What you are asked to do
Count every line in the records below that contains the string "draw". Report that number alone.

· · · ·

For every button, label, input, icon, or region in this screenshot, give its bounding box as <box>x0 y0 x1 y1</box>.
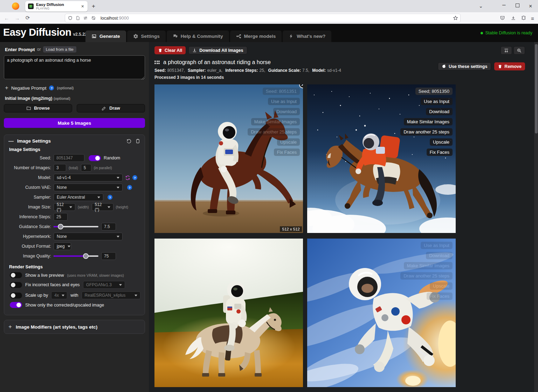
quality-input[interactable] <box>101 252 116 260</box>
height-select[interactable]: 512 (*) <box>92 203 113 211</box>
upscale-model-select[interactable]: RealESRGAN_x4plus <box>82 291 140 299</box>
generated-image-4[interactable]: Use as Input Download Make Similar Image… <box>307 239 456 387</box>
window-close-button[interactable]: × <box>529 3 532 9</box>
tab-close-icon[interactable]: × <box>81 4 85 9</box>
make-similar-button[interactable]: Make Similar Images <box>251 118 300 125</box>
image-modifiers-label: Image Modifiers (art styles, tags etc) <box>16 324 97 330</box>
fix-faces-button[interactable]: Fix Faces <box>427 149 453 156</box>
extensions-icon[interactable] <box>521 15 526 21</box>
scrollbar-thumb[interactable] <box>535 44 538 133</box>
expand-icon[interactable]: + <box>8 323 12 330</box>
tab-settings[interactable]: Settings <box>127 30 166 42</box>
menu-icon[interactable]: ≡ <box>531 15 534 21</box>
copy-settings-icon[interactable] <box>135 138 140 144</box>
upscale-button[interactable]: Upscale <box>430 138 453 146</box>
make-similar-button[interactable]: Make Similar Images <box>404 262 453 269</box>
auto-scroll-button[interactable] <box>501 46 512 55</box>
make-similar-button[interactable]: Make Similar Images <box>404 118 453 125</box>
upscale-button[interactable]: Upscale <box>430 282 453 290</box>
forward-icon[interactable]: → <box>12 15 22 21</box>
new-tab-button[interactable]: + <box>92 3 95 10</box>
autoplay-blocked-icon[interactable] <box>91 16 96 20</box>
generated-image-1[interactable]: ✕ Seed: 8051351 Use as Input Download Ma… <box>154 84 303 233</box>
draw-more-steps-button[interactable]: Draw another 25 steps <box>400 272 453 280</box>
help-icon[interactable]: ? <box>49 85 54 90</box>
hypernetwork-select[interactable]: None <box>54 233 123 240</box>
shield-icon[interactable] <box>68 16 73 20</box>
tab-help-community[interactable]: Help & Community <box>167 30 229 42</box>
window-minimize-button[interactable]: – <box>502 1 505 8</box>
fix-faces-toggle[interactable] <box>10 282 22 288</box>
vae-select[interactable]: None <box>54 184 123 191</box>
expand-negative-prompt-icon[interactable]: + <box>5 84 8 91</box>
draw-button[interactable]: Draw <box>77 104 145 112</box>
download-image-button[interactable]: Download <box>426 108 453 115</box>
fix-faces-button[interactable]: Fix Faces <box>427 293 453 300</box>
downloads-icon[interactable] <box>511 15 516 21</box>
merge-icon <box>236 34 241 39</box>
fix-faces-model-select[interactable]: GFPGANv1.3 <box>83 281 125 289</box>
browse-button[interactable]: Browse <box>4 104 72 112</box>
num-total-input[interactable] <box>54 164 66 172</box>
reload-icon[interactable]: ⟳ <box>22 15 33 21</box>
steps-label: Inference Steps: <box>8 214 51 219</box>
reset-icon[interactable] <box>126 138 132 144</box>
list-tabs-icon[interactable]: ⌄ <box>479 3 483 9</box>
prompt-input[interactable]: a photograph of an astronaut riding a ho… <box>4 55 145 79</box>
guidance-slider[interactable] <box>54 224 98 229</box>
model-select[interactable]: sd-v1-4 <box>54 174 123 181</box>
image-modifiers-panel[interactable]: + Image Modifiers (art styles, tags etc) <box>4 320 145 334</box>
help-icon[interactable]: ? <box>108 195 112 200</box>
format-select[interactable]: jpeg <box>54 242 71 250</box>
remove-task-button[interactable]: Remove <box>494 62 525 70</box>
fix-faces-button[interactable]: Fix Faces <box>274 149 300 156</box>
tab-whats-new[interactable]: What's new? <box>283 30 331 42</box>
generated-image-2[interactable]: Seed: 8051350 Use as Input Download Make… <box>307 84 456 233</box>
upscale-toggle[interactable] <box>10 293 22 298</box>
help-icon[interactable]: ? <box>132 175 137 180</box>
width-select[interactable]: 512 (*) <box>54 203 75 211</box>
scale-factor-select[interactable]: 4x <box>51 291 67 299</box>
back-icon[interactable]: ← <box>1 15 12 21</box>
draw-more-steps-button[interactable]: Draw another 25 steps <box>400 128 453 136</box>
download-all-button[interactable]: Download All Images <box>188 46 247 54</box>
generated-image-3[interactable] <box>154 239 303 387</box>
url-bar[interactable]: localhost:9000 <box>65 14 461 22</box>
guidance-input[interactable] <box>101 223 116 231</box>
draw-more-steps-button[interactable]: Draw another 25 steps <box>248 128 300 136</box>
use-as-input-button[interactable]: Use as Input <box>421 242 453 249</box>
use-as-input-button[interactable]: Use as Input <box>268 98 300 105</box>
random-seed-toggle[interactable] <box>89 155 101 161</box>
make-images-button[interactable]: Make 5 Images <box>4 118 145 128</box>
tab-generate[interactable]: Generate <box>85 30 126 42</box>
negative-prompt-label[interactable]: Negative Prompt <box>11 85 47 91</box>
show-corrected-toggle[interactable] <box>10 302 22 308</box>
quality-slider[interactable] <box>54 253 98 259</box>
bookmark-star-icon[interactable] <box>453 15 458 21</box>
help-icon[interactable]: ? <box>127 185 132 190</box>
drag-handle[interactable] <box>154 61 160 64</box>
page-scrollbar[interactable] <box>534 42 538 392</box>
clear-all-button[interactable]: Clear All <box>154 46 186 54</box>
page-info-icon[interactable] <box>76 16 80 20</box>
seed-input[interactable] <box>54 154 84 162</box>
collapse-icon[interactable]: — <box>8 138 14 144</box>
reload-models-icon[interactable] <box>125 175 130 180</box>
use-as-input-button[interactable]: Use as Input <box>421 98 453 105</box>
zoom-button[interactable] <box>513 46 525 55</box>
tab-merge-models[interactable]: Merge models <box>230 30 282 42</box>
load-from-file-button[interactable]: Load from a file <box>43 46 76 53</box>
live-preview-toggle[interactable] <box>10 272 22 278</box>
pocket-icon[interactable] <box>500 15 505 21</box>
browser-tab[interactable]: Easy Diffusion PLAYING × <box>25 1 88 12</box>
sampler-select[interactable]: Euler Ancestral <box>54 193 103 201</box>
upscale-button[interactable]: Upscale <box>277 138 300 146</box>
window-maximize-button[interactable] <box>516 4 519 7</box>
use-these-settings-button[interactable]: Use these settings <box>438 62 491 70</box>
steps-input[interactable] <box>54 213 68 221</box>
firefox-icon[interactable] <box>12 2 19 10</box>
download-image-button[interactable]: Download <box>426 252 453 259</box>
download-image-button[interactable]: Download <box>273 108 300 115</box>
num-parallel-input[interactable] <box>81 164 91 172</box>
permissions-icon[interactable] <box>83 16 88 20</box>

· · · ·

Exercise solution
4